Of course, Iraqis are looking forward to being rid of Saddam. I've heard a couple of reports of Iraq's stock market and real estate markets going up. I'd been hoping to find an article to post on the subject. The reason is clear. After Saddam, Iraq will get back on the path to prosperity.

“Prices have doubled in the past three months,” says Adnan Abd Al-Ridh, a real-estate agent in Basra. He quit his job as a car salesman six months ago to cash in on the boom. “The prices of both land and houses are rising,” says a Western diplomat in Baghdad. “People think they’ll be even higher in two months.”

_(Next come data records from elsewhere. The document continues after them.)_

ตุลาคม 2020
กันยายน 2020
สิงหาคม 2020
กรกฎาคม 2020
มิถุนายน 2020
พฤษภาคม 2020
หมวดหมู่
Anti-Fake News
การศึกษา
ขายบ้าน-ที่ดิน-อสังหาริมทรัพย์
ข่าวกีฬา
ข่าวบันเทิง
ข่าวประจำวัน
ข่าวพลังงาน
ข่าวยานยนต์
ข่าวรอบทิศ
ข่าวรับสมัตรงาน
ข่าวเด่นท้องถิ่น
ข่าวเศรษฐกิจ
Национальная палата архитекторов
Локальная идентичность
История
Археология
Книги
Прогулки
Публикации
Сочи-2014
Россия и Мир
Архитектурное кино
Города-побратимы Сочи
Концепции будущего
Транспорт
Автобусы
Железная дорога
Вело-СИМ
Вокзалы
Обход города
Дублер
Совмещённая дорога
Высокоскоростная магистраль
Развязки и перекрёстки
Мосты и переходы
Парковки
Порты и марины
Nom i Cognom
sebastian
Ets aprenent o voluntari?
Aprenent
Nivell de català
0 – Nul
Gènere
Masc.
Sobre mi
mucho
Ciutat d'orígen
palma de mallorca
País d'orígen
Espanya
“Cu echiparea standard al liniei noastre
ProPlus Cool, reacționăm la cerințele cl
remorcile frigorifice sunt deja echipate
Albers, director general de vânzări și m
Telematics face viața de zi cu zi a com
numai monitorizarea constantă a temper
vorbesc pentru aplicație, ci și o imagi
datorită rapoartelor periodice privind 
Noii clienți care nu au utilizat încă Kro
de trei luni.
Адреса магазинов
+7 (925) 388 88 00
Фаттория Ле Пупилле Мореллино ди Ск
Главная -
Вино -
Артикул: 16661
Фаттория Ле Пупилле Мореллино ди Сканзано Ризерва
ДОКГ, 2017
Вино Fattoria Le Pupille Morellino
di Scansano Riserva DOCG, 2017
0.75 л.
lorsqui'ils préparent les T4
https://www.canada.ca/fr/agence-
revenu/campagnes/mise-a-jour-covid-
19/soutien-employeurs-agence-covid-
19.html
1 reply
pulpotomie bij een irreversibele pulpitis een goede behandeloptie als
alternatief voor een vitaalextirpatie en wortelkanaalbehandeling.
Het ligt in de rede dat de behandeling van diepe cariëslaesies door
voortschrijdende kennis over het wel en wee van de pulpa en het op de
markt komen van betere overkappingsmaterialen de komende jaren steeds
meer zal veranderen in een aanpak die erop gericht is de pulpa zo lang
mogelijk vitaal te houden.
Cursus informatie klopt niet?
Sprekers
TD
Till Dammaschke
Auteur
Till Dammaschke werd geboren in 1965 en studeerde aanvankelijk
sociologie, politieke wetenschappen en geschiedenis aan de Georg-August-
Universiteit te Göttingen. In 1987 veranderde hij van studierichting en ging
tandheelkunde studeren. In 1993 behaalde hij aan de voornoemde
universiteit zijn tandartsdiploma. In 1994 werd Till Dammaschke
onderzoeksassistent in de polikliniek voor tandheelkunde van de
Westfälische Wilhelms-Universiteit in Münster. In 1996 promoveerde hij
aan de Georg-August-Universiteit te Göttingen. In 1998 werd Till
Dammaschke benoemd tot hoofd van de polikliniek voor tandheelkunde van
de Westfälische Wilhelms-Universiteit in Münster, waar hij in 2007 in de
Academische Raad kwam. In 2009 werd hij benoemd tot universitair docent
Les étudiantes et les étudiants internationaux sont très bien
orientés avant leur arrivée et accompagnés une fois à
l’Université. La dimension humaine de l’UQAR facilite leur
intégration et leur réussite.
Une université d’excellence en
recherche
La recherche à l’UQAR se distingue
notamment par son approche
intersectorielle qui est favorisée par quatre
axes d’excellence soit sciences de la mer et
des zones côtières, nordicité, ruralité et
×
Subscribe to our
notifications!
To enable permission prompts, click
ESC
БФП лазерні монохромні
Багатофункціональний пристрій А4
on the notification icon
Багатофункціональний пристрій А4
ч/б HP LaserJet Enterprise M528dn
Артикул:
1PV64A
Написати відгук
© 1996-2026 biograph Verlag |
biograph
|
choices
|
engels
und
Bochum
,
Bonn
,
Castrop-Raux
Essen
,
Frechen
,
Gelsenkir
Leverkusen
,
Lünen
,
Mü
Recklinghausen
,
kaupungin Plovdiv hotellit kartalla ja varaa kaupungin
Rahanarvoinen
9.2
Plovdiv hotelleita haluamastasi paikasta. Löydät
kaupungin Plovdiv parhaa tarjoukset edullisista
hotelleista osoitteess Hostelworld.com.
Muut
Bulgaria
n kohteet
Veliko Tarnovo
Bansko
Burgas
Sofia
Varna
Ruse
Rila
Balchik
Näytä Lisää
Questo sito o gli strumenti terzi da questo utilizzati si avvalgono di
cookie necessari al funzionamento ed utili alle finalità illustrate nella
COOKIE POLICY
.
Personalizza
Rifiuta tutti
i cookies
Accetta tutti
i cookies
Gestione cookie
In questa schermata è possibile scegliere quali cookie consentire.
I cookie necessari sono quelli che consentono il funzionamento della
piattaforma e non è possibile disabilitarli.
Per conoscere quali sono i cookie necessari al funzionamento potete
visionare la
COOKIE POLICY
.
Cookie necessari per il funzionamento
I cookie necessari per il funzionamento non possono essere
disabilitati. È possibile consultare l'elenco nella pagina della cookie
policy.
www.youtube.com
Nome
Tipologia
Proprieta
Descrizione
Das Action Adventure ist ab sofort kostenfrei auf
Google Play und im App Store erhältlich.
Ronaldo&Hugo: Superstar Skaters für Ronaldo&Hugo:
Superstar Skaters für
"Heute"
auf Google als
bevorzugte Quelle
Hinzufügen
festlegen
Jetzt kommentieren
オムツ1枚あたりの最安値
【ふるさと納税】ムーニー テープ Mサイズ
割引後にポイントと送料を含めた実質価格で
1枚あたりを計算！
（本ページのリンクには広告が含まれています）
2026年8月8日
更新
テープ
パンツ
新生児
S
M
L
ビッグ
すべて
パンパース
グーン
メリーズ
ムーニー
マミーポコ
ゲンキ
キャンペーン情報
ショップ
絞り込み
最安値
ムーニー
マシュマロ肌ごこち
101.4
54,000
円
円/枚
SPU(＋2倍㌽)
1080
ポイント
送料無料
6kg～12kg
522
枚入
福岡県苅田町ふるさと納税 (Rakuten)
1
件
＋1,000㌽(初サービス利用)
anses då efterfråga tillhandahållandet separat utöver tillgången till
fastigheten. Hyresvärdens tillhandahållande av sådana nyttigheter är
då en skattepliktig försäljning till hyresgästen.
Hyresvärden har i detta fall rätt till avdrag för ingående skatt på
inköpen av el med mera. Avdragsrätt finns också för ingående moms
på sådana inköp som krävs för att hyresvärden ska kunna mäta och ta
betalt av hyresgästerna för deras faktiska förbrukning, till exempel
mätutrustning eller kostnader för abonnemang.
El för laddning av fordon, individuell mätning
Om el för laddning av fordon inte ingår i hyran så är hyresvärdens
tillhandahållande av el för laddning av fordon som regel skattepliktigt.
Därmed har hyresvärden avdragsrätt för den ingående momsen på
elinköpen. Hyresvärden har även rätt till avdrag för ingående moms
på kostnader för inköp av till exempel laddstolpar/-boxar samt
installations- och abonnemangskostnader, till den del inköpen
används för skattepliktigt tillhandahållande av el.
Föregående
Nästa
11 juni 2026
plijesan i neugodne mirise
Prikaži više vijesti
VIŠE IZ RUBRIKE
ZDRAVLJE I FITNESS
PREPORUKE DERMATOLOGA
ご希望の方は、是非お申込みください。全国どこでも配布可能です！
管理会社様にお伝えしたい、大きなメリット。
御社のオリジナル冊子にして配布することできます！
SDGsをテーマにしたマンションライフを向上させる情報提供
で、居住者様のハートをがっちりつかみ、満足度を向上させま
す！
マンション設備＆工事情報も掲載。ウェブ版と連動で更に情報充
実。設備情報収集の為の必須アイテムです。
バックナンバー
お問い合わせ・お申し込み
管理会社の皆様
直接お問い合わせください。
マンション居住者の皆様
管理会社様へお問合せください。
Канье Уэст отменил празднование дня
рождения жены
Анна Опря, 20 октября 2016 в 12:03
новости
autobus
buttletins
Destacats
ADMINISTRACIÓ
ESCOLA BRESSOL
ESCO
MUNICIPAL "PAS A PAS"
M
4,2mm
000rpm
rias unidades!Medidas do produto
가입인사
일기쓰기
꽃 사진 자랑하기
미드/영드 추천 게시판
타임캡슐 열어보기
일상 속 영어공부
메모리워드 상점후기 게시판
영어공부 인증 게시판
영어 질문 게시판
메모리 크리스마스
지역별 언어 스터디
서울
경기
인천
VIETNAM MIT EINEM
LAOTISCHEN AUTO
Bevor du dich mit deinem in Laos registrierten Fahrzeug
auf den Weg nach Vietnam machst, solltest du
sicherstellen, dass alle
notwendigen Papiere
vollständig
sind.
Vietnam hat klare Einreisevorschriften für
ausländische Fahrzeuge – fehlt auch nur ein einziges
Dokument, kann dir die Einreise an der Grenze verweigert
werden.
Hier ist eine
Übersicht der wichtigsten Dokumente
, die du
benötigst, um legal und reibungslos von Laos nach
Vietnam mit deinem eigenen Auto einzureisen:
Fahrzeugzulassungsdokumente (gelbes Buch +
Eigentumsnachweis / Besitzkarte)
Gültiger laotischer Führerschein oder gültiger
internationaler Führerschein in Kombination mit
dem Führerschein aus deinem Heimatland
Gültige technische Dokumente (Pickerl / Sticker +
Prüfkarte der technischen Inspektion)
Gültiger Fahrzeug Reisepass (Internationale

Now what do they expect to be different in two months?<g>

But watch what Iraqis are doing; their optimism is unmistakable. The Baghdad stock exchange is soaring, and private construction plans are pushing ahead. Sarmad Majeed, 36, whose family runs a coffee shop overhanging the Tigris in Baghdad, says he’s investing 180 million dinars in a 14,000-square-foot shopping arcade. Two months ago he paid 60 million to buy land-use rights for the project. “Six months from now it will be worth 70 million,” he predicts. An older employee, Naama Isa, recalls when the shop was so quiet that water buffalo liked to hang out in the shade beneath it. Asked why the market is surging now, both men pause a bit too long and then speak a bit too quickly. “The area is a desirable one,” says Isa. In the same breath, Majeed answers: “We love our country.”